人新世の資本論を読んで
気候変動についての科学的知見や、思想的立場がコンパクトにまとめられているため、気候変動についての議論の大枠を捉える本として適している思う。また、気候変動についてのラジカルな立場、即ち、資本主義の転換を求める立場の考え方を理解する本としても適している。ただし、気候変動政策や脱炭素経営の実務を見てきた立場からすると、本書の主張には違和感も感じる。
筆者の立場にもよるところだと思うが、金融機関や企業サイドの脱炭素に向けた努力や、政策サイドの国際面・国内面での努力、すなわち、既存の資本主義制度を前提としながらも、その改良を通じて温室効果ガスの排出量を減らしていくための実践についての記載が大きく削がれている点が気になる。今後も、温室効果ガスの排出量を減らしていくことが必要なことは言を待たないが、国際社会は2℃目標に合意し、1.5℃目標の実現に向けて、温室効果ガス排出削減の野心引き上げを追求している。
また、各国の年金基金がポートフォリオのカーボンニュートラル目標を掲げたり、化石燃料からのダイベストメントを進めたりしている。そして、ブラックロックといった機関投資家が企業に脱炭素目標の設定を求めているといった動きに目を向けなければ、金融サイドからの脱炭素に向けた強力な働きかけが生じている現状を見誤ってしまうことになる。
さらに、企業の側にも、脱炭素目標を設定し、自分たちの事業活動が気候変動や生物多様性に与える影響を削減するための取組(非財務情報の開示)を進める動きが広がっており、また、企業内の意思決定を変える仕組みとして、ICP(インターナル・カーボンプライシング)を導入する動きが広がっている。このような現状に目を向けない議論は、やはり現実からはやや乖離してしまう。
気候変動の議論を進める上で、資本主義の転換を求める立場があることを理解し、新たな施策のヒントを得ることは重要である。
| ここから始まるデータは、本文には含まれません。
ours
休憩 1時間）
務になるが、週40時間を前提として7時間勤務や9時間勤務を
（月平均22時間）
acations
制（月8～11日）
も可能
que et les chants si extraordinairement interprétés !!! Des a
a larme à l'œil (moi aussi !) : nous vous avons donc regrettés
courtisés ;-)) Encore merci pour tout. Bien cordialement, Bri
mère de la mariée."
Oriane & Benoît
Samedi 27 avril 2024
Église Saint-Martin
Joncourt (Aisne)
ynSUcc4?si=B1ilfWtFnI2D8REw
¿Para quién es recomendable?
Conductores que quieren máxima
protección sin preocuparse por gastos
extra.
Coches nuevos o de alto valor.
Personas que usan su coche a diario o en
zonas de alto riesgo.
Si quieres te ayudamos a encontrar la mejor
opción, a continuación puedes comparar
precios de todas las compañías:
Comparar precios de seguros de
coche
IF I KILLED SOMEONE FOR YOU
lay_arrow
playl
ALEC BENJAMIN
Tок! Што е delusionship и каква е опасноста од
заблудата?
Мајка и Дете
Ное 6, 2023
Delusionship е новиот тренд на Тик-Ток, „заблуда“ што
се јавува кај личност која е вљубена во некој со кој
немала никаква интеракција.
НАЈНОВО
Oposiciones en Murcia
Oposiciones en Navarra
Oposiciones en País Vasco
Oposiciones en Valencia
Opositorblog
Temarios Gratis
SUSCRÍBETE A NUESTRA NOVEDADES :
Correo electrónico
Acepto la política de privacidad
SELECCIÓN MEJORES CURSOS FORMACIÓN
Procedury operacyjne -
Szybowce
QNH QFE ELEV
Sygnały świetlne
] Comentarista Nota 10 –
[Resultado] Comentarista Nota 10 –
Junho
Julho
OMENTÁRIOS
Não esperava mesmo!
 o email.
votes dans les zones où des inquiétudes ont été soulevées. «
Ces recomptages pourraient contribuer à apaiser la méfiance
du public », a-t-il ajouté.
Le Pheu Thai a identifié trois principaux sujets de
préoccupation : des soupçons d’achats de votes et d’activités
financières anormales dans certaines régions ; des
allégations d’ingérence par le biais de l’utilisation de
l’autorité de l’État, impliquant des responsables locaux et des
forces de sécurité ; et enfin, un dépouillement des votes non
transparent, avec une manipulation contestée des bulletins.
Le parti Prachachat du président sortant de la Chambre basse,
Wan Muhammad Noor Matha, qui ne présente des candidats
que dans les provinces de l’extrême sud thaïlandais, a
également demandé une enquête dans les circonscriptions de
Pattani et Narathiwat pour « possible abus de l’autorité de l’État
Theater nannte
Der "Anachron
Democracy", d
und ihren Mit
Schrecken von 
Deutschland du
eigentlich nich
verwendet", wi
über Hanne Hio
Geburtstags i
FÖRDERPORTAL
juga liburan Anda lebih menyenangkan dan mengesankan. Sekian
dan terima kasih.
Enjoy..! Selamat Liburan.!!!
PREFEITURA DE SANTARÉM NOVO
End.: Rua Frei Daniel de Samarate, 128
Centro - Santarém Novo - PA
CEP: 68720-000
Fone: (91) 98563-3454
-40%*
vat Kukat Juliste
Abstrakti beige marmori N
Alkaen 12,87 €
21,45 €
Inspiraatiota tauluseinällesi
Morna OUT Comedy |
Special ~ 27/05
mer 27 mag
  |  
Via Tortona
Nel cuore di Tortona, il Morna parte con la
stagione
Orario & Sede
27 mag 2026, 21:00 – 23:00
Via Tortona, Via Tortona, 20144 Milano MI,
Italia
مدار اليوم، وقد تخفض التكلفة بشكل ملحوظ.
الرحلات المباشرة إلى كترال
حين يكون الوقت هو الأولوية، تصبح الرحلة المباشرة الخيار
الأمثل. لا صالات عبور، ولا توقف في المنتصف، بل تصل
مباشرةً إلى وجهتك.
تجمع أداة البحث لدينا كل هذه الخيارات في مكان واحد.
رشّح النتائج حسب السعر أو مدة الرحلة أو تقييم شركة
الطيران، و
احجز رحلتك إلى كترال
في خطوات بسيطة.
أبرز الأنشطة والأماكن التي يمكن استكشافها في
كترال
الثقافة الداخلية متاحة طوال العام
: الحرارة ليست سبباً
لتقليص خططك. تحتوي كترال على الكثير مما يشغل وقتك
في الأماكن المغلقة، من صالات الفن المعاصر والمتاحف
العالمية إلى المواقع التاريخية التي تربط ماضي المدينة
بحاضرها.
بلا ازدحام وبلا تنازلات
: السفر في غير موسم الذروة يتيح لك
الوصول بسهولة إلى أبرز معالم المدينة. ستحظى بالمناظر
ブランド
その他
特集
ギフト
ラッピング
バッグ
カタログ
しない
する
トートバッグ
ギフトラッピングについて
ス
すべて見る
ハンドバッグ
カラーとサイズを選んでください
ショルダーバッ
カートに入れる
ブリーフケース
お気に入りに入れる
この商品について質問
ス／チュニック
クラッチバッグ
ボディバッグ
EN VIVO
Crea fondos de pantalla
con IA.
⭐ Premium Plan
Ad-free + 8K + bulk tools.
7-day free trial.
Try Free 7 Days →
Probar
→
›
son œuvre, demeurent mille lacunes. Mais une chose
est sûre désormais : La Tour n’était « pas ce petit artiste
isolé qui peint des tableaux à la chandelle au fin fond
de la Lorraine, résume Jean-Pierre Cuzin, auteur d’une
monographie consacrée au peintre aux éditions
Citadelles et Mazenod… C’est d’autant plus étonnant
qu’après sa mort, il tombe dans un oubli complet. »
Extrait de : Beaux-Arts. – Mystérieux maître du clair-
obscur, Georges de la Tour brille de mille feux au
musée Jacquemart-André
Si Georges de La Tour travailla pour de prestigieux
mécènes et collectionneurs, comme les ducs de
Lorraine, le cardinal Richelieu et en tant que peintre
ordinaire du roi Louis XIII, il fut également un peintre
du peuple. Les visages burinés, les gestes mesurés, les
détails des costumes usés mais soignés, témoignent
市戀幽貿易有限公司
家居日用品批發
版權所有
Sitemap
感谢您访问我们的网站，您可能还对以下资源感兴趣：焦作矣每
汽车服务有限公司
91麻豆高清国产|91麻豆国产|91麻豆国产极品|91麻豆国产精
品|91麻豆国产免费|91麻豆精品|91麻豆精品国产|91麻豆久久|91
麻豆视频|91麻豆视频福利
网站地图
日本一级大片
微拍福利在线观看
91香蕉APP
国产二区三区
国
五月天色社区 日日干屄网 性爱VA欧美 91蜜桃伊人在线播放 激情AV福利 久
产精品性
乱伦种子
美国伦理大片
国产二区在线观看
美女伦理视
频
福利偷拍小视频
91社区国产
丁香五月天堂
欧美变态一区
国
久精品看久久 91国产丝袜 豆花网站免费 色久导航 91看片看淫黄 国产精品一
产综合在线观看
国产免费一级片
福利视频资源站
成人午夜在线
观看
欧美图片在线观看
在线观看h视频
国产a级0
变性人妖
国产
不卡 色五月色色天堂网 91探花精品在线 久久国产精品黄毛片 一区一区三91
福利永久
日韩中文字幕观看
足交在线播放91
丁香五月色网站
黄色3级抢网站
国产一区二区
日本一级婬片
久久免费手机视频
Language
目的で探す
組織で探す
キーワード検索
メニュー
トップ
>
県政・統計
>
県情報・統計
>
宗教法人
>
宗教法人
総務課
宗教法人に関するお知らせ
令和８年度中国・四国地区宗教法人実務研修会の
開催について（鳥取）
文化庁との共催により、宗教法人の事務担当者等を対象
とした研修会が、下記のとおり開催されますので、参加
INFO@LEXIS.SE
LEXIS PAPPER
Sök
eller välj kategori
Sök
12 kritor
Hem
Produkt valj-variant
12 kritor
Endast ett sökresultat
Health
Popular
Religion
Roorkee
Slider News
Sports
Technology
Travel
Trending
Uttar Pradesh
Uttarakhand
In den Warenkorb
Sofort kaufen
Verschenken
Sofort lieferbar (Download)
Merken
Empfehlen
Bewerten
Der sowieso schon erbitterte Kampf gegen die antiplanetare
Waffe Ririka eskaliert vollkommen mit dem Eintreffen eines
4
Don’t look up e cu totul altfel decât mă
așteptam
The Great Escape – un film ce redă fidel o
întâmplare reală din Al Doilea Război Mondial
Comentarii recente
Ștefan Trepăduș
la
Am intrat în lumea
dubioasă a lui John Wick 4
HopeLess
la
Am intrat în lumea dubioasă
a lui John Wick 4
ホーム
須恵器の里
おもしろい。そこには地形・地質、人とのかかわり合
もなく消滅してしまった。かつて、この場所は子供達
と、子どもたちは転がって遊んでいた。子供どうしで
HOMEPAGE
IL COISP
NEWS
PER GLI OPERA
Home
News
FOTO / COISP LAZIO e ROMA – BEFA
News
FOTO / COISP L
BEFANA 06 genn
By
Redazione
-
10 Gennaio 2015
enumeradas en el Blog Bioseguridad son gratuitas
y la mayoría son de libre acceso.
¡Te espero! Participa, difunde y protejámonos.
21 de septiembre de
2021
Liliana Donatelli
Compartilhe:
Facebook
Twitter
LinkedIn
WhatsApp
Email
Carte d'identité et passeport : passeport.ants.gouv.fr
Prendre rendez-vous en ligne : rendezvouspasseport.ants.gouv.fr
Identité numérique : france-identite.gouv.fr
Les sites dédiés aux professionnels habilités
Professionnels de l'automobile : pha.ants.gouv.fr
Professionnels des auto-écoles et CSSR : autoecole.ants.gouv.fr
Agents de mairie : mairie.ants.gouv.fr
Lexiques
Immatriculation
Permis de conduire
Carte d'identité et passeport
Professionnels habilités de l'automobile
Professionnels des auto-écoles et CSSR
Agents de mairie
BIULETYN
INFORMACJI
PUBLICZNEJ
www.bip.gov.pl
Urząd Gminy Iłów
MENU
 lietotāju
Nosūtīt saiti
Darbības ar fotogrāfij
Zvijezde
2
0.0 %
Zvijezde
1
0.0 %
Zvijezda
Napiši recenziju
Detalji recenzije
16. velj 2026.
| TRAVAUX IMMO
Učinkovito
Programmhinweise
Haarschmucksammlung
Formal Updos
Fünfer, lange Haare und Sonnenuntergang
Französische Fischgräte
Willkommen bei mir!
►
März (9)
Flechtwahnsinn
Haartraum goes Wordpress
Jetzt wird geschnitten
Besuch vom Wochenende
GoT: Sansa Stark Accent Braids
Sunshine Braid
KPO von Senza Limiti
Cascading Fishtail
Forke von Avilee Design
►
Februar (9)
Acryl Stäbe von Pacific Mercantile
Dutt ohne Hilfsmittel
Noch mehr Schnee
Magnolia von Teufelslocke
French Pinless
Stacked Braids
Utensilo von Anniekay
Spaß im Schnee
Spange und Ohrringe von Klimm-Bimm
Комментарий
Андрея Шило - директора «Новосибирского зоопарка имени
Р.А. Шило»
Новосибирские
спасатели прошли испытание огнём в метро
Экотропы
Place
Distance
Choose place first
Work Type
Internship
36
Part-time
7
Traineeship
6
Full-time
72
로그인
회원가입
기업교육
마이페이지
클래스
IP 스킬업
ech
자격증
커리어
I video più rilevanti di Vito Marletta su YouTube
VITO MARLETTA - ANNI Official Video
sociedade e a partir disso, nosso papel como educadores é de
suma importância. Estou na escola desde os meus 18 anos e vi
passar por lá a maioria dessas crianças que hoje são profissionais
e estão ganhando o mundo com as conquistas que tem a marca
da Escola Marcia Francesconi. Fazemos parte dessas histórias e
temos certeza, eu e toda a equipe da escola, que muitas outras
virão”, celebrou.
他方、実際には、上記にあげたような金融・企業・政策サイドの動きを更に加速し、これらに加えて再生可能エネルギーの活用やカーボンクレジットの活用を進めることで、世界の排出量を着実に減らしていくという立場が実務を動かしている。
経済成長と持続性という二つの価値がせめぎ合う現実の中で、少しでも持続性に社会が舵を切れるようになるためには、どのような戦略が必要なのか。また、国際競争力が削がれていく日本において、気候変動政策をどのように位置付けていくべきか。これを考え、実践していくことが、少なくとも実務においては重要な考え方なのではないかと思う。